**ABOUT THIS EXERCISE**
What is the number of lines in the entries that include the word "will"? Respond with the number only.

**MATERIALS PROVIDED**
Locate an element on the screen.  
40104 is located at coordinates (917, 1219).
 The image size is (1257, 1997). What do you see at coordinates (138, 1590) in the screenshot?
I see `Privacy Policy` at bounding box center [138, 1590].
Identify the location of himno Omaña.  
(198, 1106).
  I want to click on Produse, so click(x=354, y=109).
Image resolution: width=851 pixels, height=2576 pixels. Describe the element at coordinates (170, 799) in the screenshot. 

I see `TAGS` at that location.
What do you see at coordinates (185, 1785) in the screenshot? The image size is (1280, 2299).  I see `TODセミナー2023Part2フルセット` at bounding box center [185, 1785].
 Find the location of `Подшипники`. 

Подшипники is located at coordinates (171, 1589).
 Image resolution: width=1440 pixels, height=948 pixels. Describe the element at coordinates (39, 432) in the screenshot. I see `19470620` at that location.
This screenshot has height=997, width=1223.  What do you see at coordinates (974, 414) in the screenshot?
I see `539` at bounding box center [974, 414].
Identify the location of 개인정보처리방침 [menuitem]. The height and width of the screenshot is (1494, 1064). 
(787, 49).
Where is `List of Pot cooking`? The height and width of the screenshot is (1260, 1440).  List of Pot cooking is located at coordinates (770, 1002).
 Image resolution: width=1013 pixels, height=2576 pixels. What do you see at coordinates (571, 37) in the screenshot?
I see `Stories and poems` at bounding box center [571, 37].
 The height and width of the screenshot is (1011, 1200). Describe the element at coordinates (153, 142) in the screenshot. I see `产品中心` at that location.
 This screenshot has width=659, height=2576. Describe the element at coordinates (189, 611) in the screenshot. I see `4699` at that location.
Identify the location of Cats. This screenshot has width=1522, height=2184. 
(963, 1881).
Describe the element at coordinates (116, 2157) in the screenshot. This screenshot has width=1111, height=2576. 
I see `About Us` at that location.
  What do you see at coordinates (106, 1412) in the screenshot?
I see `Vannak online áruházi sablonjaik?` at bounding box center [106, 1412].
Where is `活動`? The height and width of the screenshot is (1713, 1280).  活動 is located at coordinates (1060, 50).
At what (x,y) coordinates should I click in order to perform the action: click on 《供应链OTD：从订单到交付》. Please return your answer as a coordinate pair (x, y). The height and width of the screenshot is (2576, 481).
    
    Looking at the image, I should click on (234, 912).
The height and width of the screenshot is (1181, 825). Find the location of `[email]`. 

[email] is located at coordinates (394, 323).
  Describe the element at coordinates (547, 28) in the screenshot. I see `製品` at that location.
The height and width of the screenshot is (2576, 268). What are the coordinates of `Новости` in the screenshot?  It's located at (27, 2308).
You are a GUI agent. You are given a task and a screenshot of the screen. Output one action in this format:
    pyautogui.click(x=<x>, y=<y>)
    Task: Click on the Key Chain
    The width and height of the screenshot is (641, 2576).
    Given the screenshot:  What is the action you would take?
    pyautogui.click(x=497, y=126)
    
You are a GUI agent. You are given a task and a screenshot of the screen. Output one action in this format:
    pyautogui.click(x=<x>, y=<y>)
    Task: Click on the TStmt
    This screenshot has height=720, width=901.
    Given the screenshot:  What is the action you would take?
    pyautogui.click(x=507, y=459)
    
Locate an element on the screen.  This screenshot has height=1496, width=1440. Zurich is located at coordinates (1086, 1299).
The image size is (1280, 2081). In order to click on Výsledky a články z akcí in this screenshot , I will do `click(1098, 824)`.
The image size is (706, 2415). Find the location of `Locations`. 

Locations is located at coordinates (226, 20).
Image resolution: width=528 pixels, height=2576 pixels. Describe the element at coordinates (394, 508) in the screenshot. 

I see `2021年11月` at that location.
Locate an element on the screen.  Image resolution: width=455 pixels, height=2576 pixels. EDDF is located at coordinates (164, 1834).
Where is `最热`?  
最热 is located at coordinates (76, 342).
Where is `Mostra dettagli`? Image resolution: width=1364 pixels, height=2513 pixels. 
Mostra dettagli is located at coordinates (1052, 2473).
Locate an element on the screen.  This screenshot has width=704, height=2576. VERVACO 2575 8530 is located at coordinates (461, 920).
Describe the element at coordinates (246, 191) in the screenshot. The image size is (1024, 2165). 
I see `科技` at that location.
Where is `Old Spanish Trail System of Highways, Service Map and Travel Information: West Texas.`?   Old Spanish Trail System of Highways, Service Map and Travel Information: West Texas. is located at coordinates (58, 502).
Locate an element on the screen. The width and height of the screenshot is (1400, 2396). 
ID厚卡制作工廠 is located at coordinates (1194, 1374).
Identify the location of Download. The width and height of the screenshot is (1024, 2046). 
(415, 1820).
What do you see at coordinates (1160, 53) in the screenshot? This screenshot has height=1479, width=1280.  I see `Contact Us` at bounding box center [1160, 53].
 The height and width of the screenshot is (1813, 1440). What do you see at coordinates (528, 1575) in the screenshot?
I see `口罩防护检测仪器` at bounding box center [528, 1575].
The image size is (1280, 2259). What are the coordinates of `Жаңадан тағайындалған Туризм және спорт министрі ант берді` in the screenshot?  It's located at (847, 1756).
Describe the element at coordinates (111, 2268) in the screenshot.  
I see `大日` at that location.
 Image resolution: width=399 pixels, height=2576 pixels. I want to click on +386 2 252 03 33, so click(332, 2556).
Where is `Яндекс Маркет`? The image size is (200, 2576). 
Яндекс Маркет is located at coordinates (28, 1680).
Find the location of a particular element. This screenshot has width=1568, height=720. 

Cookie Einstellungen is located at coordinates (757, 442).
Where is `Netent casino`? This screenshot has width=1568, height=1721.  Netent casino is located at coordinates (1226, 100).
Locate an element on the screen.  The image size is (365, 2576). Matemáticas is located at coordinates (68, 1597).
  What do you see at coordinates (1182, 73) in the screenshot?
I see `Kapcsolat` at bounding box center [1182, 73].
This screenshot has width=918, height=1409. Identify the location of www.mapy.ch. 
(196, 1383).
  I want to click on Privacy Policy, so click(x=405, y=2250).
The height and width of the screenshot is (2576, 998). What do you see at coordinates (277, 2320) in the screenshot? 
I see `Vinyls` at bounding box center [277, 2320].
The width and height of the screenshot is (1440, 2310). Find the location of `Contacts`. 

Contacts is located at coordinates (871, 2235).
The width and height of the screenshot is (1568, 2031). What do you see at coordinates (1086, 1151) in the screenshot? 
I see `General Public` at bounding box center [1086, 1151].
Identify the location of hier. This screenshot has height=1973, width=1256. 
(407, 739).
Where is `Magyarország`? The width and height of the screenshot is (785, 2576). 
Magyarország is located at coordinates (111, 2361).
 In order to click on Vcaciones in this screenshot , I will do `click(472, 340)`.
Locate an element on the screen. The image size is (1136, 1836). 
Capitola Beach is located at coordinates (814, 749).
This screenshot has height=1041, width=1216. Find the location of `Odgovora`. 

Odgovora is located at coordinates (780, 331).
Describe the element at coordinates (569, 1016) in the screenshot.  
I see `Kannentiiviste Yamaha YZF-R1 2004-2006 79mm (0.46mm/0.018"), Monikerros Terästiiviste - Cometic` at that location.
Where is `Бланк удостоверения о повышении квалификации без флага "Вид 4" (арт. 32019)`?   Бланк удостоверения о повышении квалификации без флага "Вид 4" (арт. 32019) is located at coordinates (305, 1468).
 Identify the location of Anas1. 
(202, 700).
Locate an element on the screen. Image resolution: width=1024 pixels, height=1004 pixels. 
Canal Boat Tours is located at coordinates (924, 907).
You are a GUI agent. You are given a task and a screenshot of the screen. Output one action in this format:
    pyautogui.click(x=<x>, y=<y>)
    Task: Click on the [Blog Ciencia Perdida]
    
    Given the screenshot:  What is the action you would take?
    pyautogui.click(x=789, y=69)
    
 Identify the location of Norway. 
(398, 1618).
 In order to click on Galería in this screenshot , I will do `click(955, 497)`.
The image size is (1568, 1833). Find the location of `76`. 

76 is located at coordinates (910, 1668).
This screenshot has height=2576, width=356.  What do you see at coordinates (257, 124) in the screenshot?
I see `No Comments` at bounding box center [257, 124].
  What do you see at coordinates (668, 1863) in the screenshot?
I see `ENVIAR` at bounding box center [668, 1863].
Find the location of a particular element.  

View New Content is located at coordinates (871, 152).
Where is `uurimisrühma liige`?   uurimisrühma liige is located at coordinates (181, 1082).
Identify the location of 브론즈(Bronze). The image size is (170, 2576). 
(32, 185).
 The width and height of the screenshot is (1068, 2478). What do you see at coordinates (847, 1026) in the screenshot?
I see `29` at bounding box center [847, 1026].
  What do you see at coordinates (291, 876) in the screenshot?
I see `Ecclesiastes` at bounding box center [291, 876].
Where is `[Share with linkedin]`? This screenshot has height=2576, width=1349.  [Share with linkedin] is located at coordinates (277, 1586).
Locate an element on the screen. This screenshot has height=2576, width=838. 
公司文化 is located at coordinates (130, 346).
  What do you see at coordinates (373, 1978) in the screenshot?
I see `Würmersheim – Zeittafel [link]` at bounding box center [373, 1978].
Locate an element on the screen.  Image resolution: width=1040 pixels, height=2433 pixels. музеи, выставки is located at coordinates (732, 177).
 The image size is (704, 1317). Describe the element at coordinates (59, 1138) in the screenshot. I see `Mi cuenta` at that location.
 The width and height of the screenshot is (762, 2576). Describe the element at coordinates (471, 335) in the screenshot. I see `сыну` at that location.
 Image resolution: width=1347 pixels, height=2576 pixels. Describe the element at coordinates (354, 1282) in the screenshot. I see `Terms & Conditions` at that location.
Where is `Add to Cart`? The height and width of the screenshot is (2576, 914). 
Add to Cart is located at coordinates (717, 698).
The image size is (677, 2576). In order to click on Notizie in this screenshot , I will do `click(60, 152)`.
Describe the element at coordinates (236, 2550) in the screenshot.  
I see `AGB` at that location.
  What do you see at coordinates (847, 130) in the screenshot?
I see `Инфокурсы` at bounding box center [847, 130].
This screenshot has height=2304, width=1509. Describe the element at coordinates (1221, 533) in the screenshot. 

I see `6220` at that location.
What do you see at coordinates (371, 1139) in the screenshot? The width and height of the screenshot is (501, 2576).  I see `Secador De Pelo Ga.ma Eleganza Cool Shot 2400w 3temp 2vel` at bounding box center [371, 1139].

**RESPONSE TO THIS EXERCISE**
4